Autrement dit, le pic du prix de l’uranium atteint en juin 2007 est heureusement loin d’être atteint.

En termes de production, le nucléaire fournit 67 % de l’énergie électrique nationale. Et pourtant, il y a bel et bien une hausse vertigineuse du prix de l’électricité sur le marché de gros en France !

Entre début 2021 et début 2022, le prix de l’électricité est passé de 45 € à 300 €, soit une augmentation de 558 %, ou une multiplication par près de six. Cette hausse du prix de l’électricité - qui a atteint 540 € au tout début de l’année 2022 - contraste fortement avec la stabilité qui a été la sienne entre 2015 et 2020.

Alors comment expliquer cette déconnexion entre le prix de l’uranium et celui de l’électricité sur le marché de gros en France ?

L’explication réside dans la manière dont est fixé le prix du mégawattheure en Europe : il est établi en prenant en compte le coût de production de l’électricité par la dernière centrale thermique appelée en cas de pic d’activité. Or, la dernière centrale appelée en cas de pic se trouve… en Allemagne et fonctionne au gaz.

Ce fonctionnement insensé que l’on doit au cadre européen a pour conséquence fâcheuse que la facture d’électricité en France est basée sur…le prix du gaz. Or, comme le gaz atteint des prix exorbitants, l’électricité suit la même dynamique.
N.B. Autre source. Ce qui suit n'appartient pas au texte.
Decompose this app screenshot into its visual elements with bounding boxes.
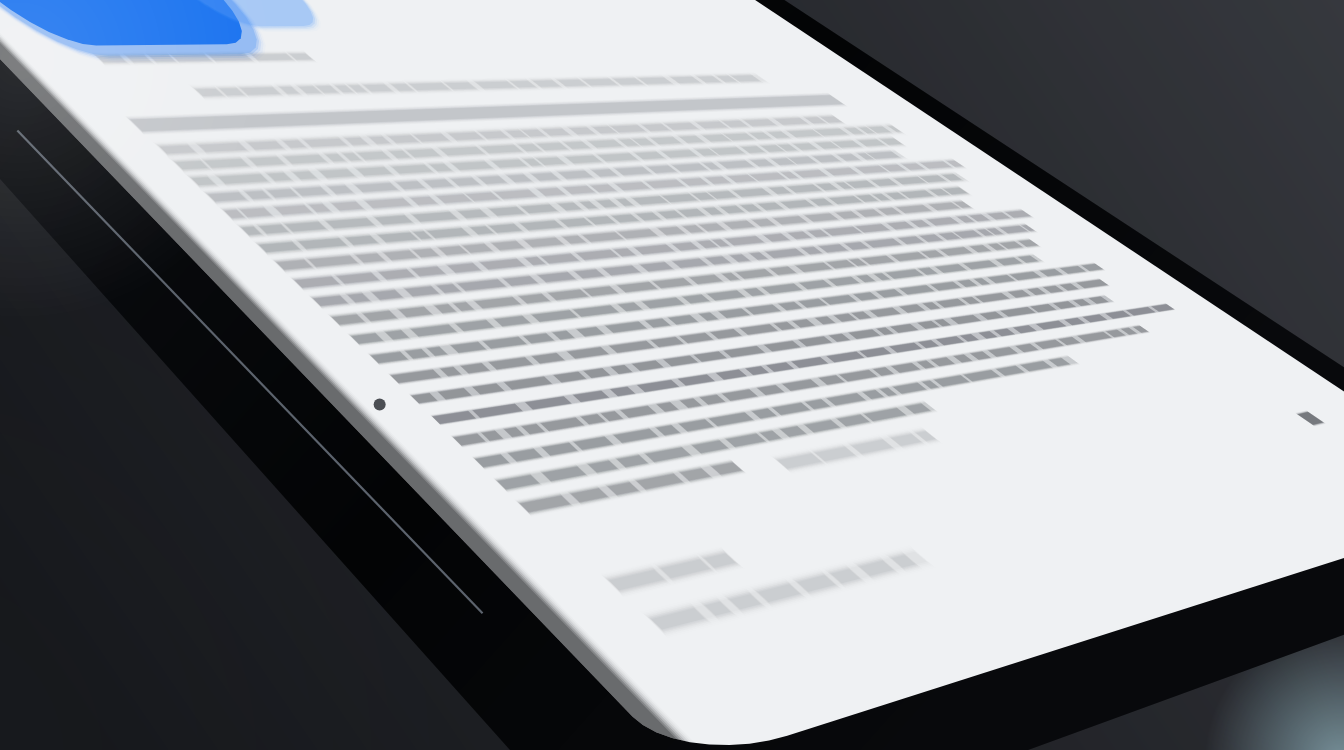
button[interactable]: Article reader	[0, 0, 1344, 750]
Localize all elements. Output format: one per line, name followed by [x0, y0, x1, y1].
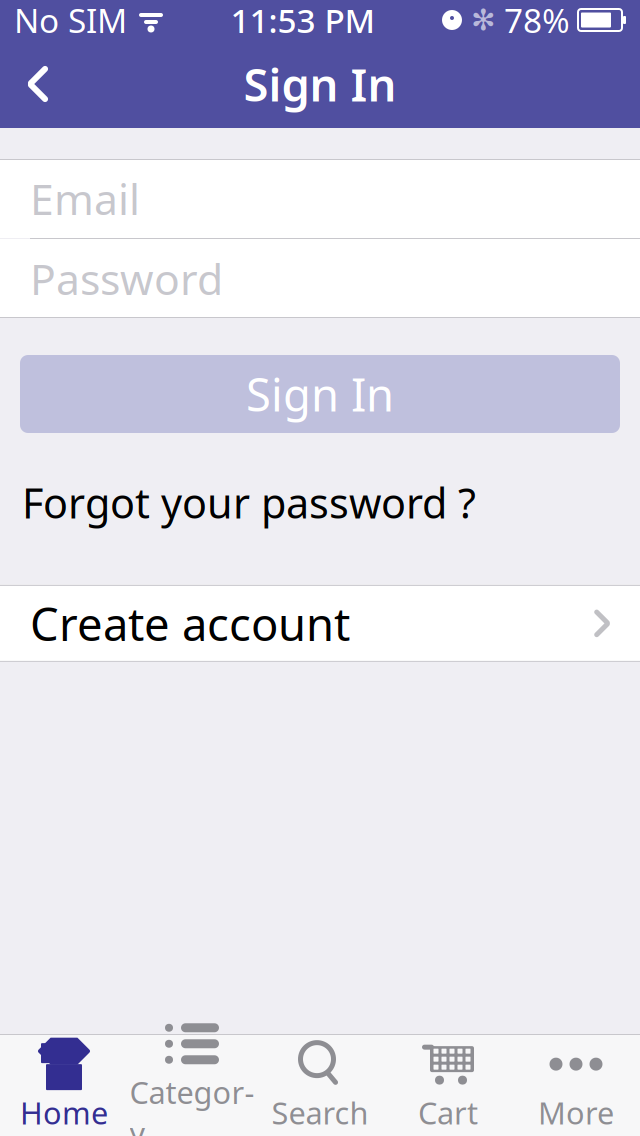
button[interactable]: Back: [8, 54, 68, 114]
button[interactable]: Sign In: [20, 355, 620, 433]
staticText: Password: [30, 250, 223, 307]
staticText: No SIM: [14, 0, 127, 42]
button[interactable]: Category: [128, 1036, 256, 1136]
button[interactable]: Home: [0, 1036, 128, 1136]
button[interactable]: Search: [256, 1036, 384, 1136]
staticText: More: [538, 1092, 614, 1133]
staticText: Cart: [418, 1092, 478, 1133]
button[interactable]: Cart: [384, 1036, 512, 1136]
staticText: Create account: [30, 593, 350, 654]
staticText: Email: [30, 170, 140, 227]
staticText: Sign In: [244, 54, 396, 114]
staticText: Forgot your password ?: [22, 475, 476, 530]
button[interactable]: More: [512, 1036, 640, 1136]
staticText: ✻: [471, 3, 496, 37]
button[interactable]: Create account: [0, 585, 640, 662]
staticText: 11:53 PM: [230, 0, 376, 42]
staticText: Home: [20, 1092, 108, 1133]
staticText: Category: [130, 1072, 254, 1136]
button[interactable]: Forgot your password ?: [22, 465, 476, 540]
staticText: Search: [272, 1092, 368, 1133]
staticText: Sign In: [246, 364, 394, 424]
staticText: 78%: [504, 0, 570, 42]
Autrement dit, cette augmentation qui a un impact très violent sur le pouvoir d’achat des ménages n’est en rien liée à la valeur des matériaux nécessaire à sa production (l’uranium), elle est uniquement due à une méthode de calcul et de réglementation propre à l’Union européenne, et aurait donc pu être évitée.

Conclusion

Le prix de l’énergie mondiale a donc augmenté de près de 60 % depuis 2019. Après une chute des prix liée à la baisse d’activité durant la crise sanitaire de 2020, ces derniers sont fortement repartis à la hausse avec la reprise économique mondiale, qui a fait apparaître une offre insuffisante.

Même si l’on note l’augmentation significative du prix du pétrole et du charbon, le gaz est sans conteste l’énergie dont le prix a le plus fortement augmenté, notamment en Europe. Ceci est en grande partie lié à des raisons géopolitiques : les tensions entre l’Europe et la Russie autour du gazoduc Nordstream 2 avaient commencé en 2021 et se prolongent aujourd’hui depuis le début du conflit en Ukraine. Or, la Russie fournit 40 % du gaz européen.
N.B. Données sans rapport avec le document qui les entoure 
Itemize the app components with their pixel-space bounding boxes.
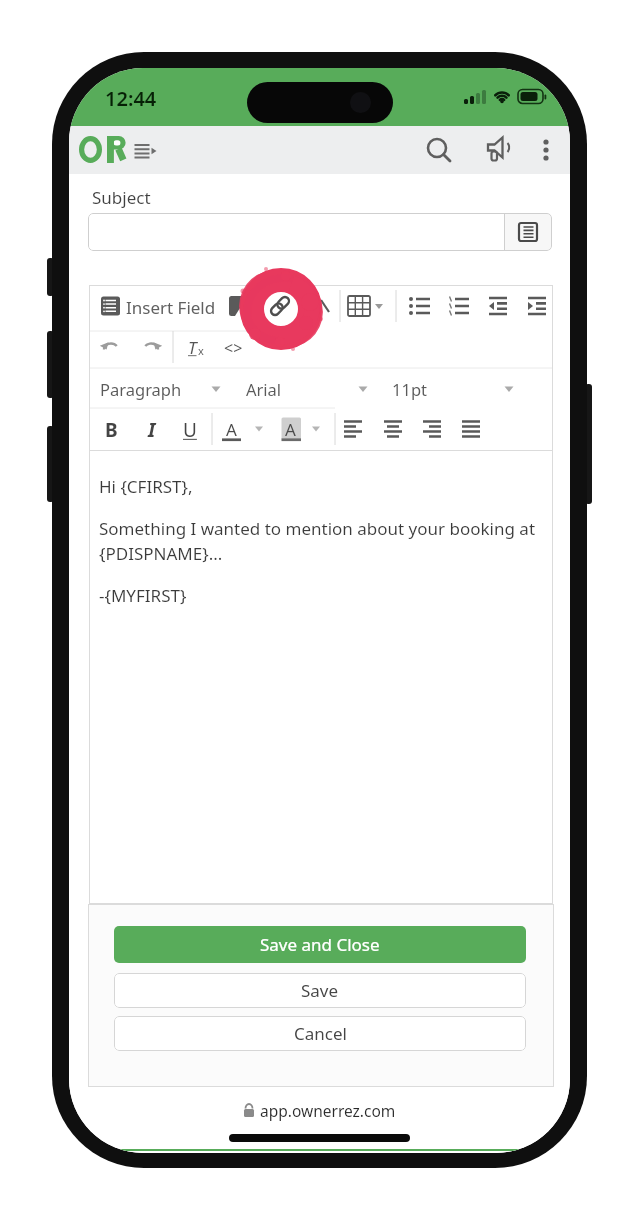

La France, bien que produisant la majeure partie de son énergie grâce au nucléaire, pâtit de cette hausse du prix du gaz, dont le prix est directement lié à celui de l’électricité, en raison de la réglementation européenne. Tout ceci pèse fortement sur les ménages et les entreprises françaises, d’autant plus que rien n’indique que les prix de l’énergie sont amenés à baisser de nouveau à court terme.